Apre il 23 ottobre prossimo, alla Triennale, la mostra “…ma poi, che cos’è un nome?”, in occasione dell’80esimo anniversario dell’emanazione delle Leggi antiebraiche – nell’ambito delle iniziative di “Milano è Memoria” -. La mostra è il frutto di un grande lavoro di recupero archivistico – e insieme di un allestimento tecnologico – realizzato dalla Fondazione CDEC (entro di documentazione ebraica contemporanea), insieme all’Università degli Studi di Milano, alla Cittadella degli Archivi di Milano e alla Fondazione Memoriale della Shoah.

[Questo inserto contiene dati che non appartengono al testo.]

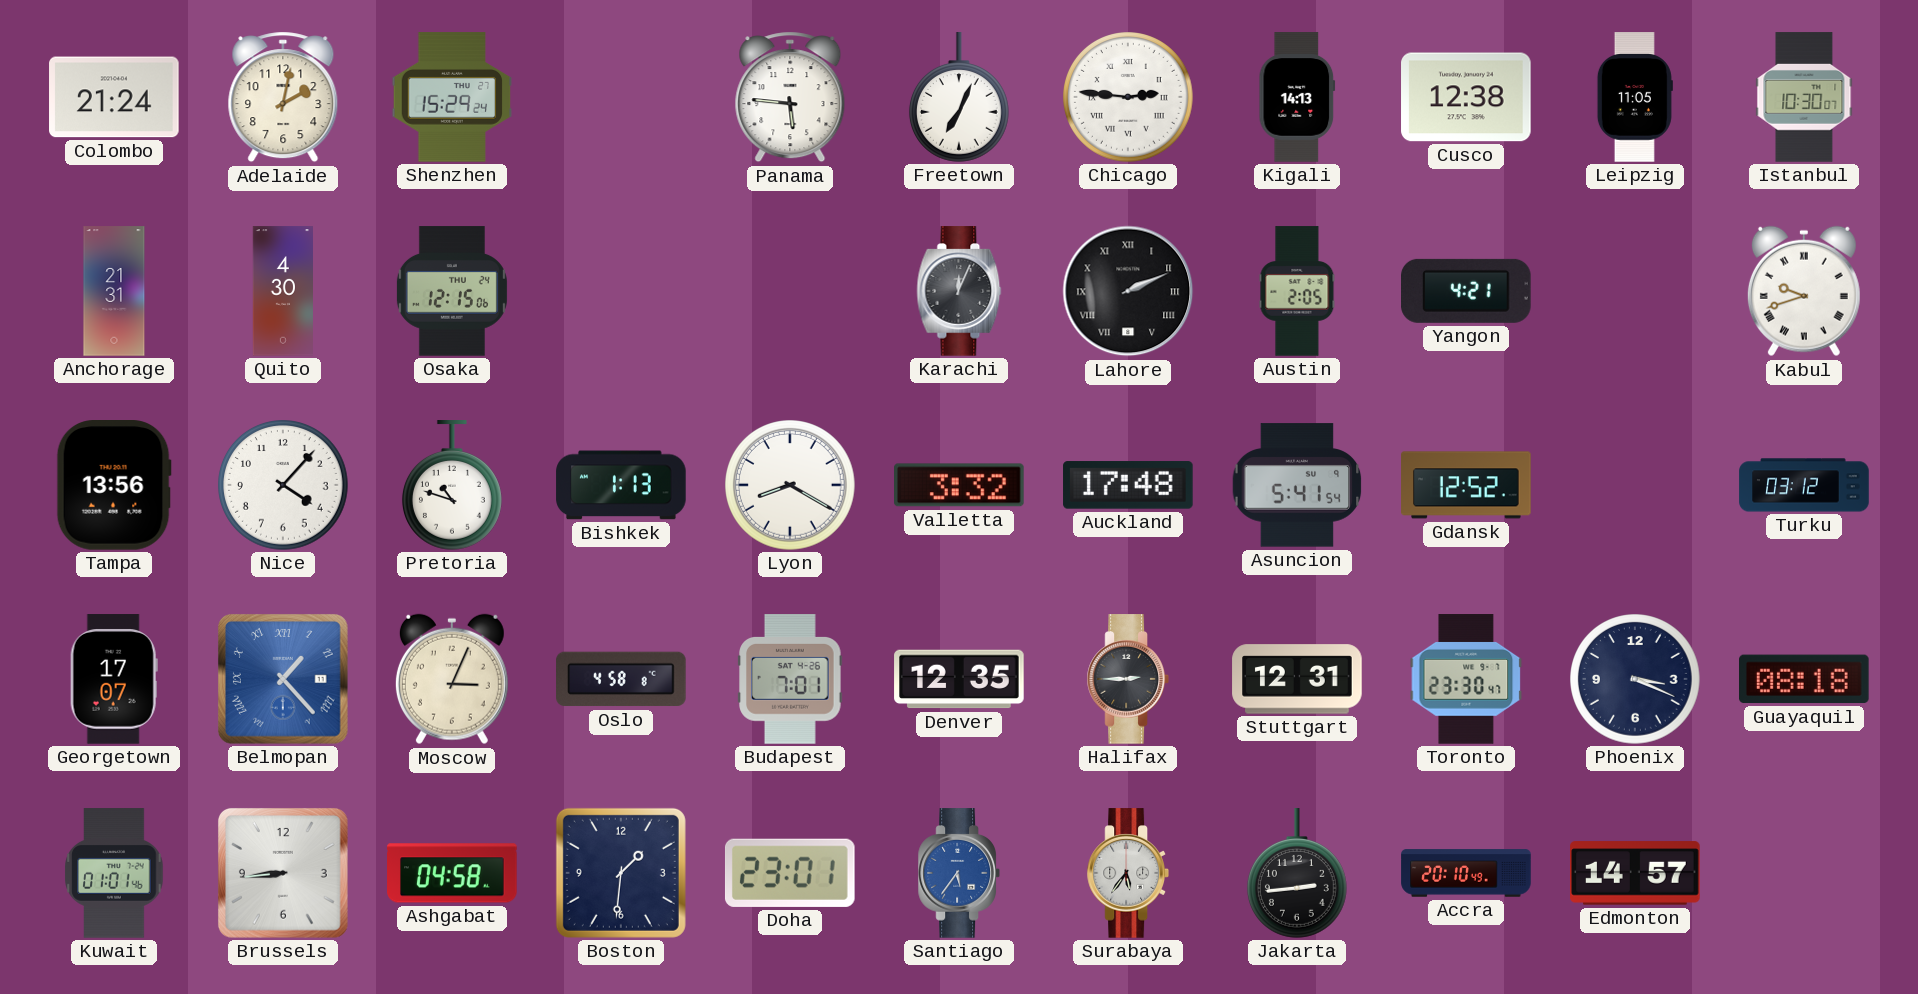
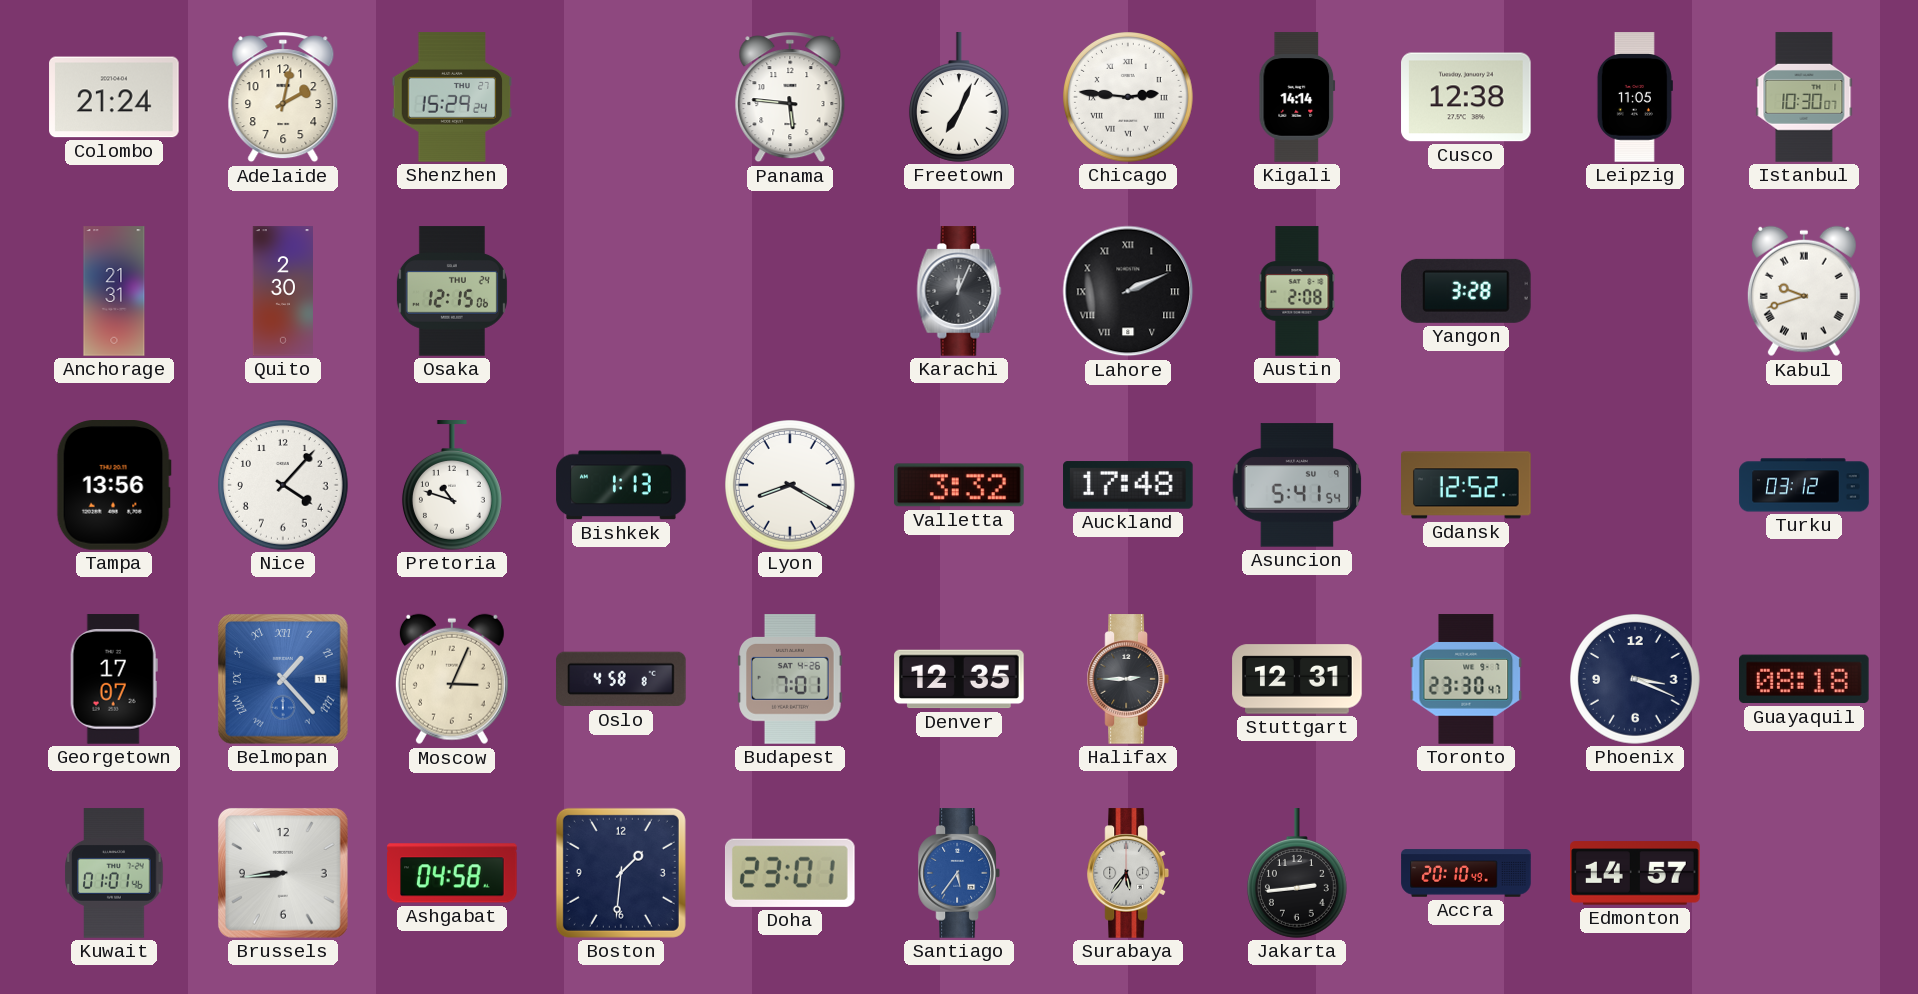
Kigali: 14:13 -> 14:14
Quito: 4:30 -> 2:30
Austin: 2:05 -> 2:08
Yangon: 4:21 -> 3:28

Per decenni si è ritenuto che l’intero archivio del censimento di Milano, all’indomani dell’entrata in vigore delle leggi antiebraiche, fosse andato perduto. Rinvenute invece sorprendentemente nei depositi del Comune nel 2007 e trasferite alla Cittadella degli Archivi nel 2013, le carte del censimento negli ultimi tre anni sono state oggetto di un accurato lavoro di ricerca condotto dal Dipartimento di Studi Storici dell’Università Statale con la consulenza della Fondazione CDEC. A Milano, alla vigilia del censimento, si stimavano residenti, a seconda delle fonti, tra i 6200 (Unione delle Comunità Israelitiche Italiane), e gli oltre 10.000 ebrei (Ministero dell’Interno). Se il cuore dell’esposizione è il recupero degli archivi e dei documenti degli ebrei milanesi censiti all’indomani dell’entrata in vigore delle leggi razziali (il censimento prese il via il 22 agosto 1938), non meno significativo è l’allestimento con cui vengono raccontate le storie – spesso solo frammenti di vite – di quanti, cittadini con pieni diritti fino al giorno prima, divennero “indesiderati”, quindi espulsi e infine perseguitati dal regime fascista. Ne sono un esempio i 15 dipendenti comunali ebrei “dispensati” dal lavoro all’indomani dell’emanazione delle leggi razziali. Una storia raccontata qualche mese fa come prima documentazione sul lavoro di ricerca compiuto. Progettato da Guido Morpurgo e Annalisa de Curtis dello Studio Morpurgo de Curtis ArchitettiAssociati, l’allestimento rappresenta le persone, con le informazioni minuziosamente raccolte dalla burocrazia del tempo e tradotte, con una originale narrazione visuale curata da Giorgia Lupi, già ideatrice del progetto “Dear data” diventato parte della collezione permanente del Museum of Modern Art, e dallo studio Accurat di Milano, “factory” specializzata nel desing, l’innovazione e la data visualization. Inoltre, la geografia stessa della Milano del 1938 è stata resa ripercorribile strada per strada grazie alle tecnologie digitali e all’esperienza dell’Unità SIT Centrale e Toponomastica del Comune di Milano. La mostra sarà inaugurata martedì 23 ottobre alle ore 18.30. Fino al 18 novembre è aperta martedì – domenica, orario 10.00-20.30.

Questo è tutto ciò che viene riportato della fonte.